Modeling the adenosine system as a modulator of cognitive performance and sleep patterns during sleep restriction and recovery

Affiliations

Modeling the adenosine system as a modulator of cognitive performance and sleep patterns during sleep restriction and recovery

Andrew J K Phillips et al. PLoS Comput Biol. .

Abstract

Sleep loss causes profound cognitive impairments and increases the concentrations of adenosine and adenosine A1 receptors in specific regions of the brain. Time courses for performance impairment and recovery differ between acute and chronic sleep loss, but the physiological basis for these time courses is unknown. Adenosine has been implicated in pathways that generate sleepiness and cognitive impairments, but existing mathematical models of sleep and cognitive performance do not explicitly include adenosine.
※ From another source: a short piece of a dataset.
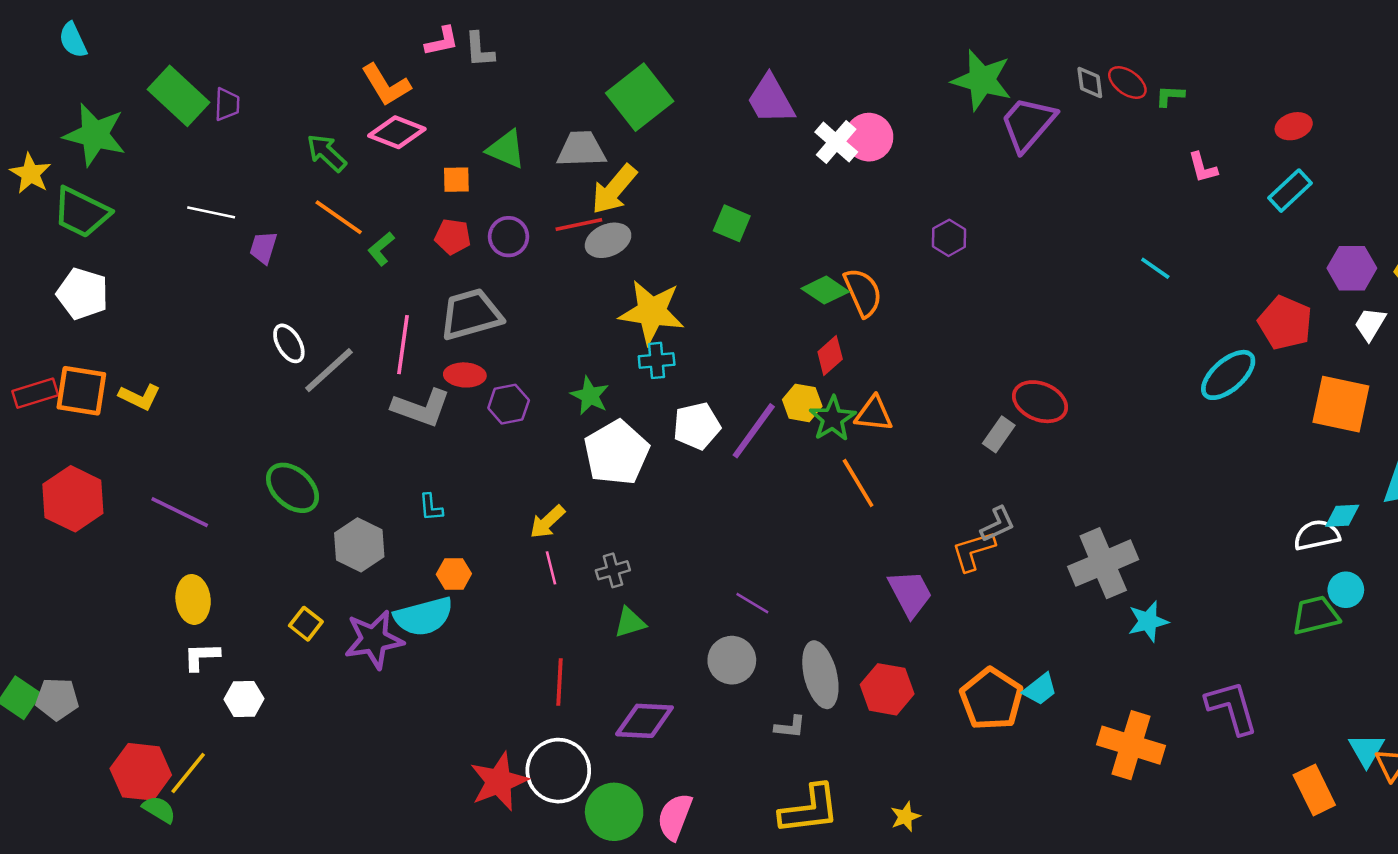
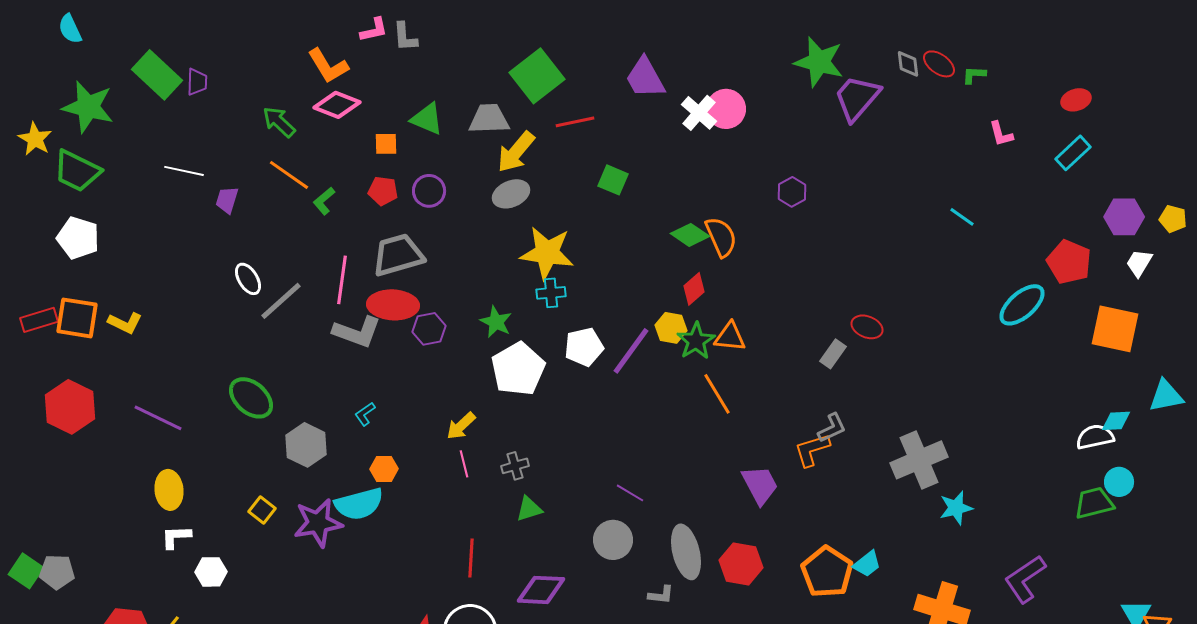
red line: (579, 225) -> (575, 122), moved
red ellipse: (465, 375) -> (393, 305), size x1.5
red ellipse: (1040, 402) -> (867, 327), size x0.7
cyan L-shape: (431, 507) -> (365, 414), turned 60
purple L-shape: (1232, 707) -> (1025, 579), turned -108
Here, we developed a novel receptor-ligand model of the adenosine system to test the hypothesis that changes in both adenosine and A1 receptor concentrations can capture changes in cognitive performance during acute sleep deprivation (one prolonged wake episode), chronic sleep restriction (multiple nights with insufficient sleep), and subsequent recovery. Parameter values were estimated using biochemical data and reaction time performance on the psychomotor vigilance test (PVT). The model closely fit group-average PVT data during acute sleep deprivation, chronic sleep restriction, and recovery. We tested the model's ability to reproduce timing and duration of sleep in a separate experiment where individuals were permitted to sleep for up to 14 hours per day for 28 days. The model accurately reproduced these data, and also correctly predicted the possible emergence of a split sleep pattern (two distinct sleep episodes) under these experimental conditions. Our findings provide a physiologically plausible explanation for observed changes in cognitive performance and sleep during sleep loss and recovery, as well as a new approach for predicting sleep and cognitive performance under planned schedules.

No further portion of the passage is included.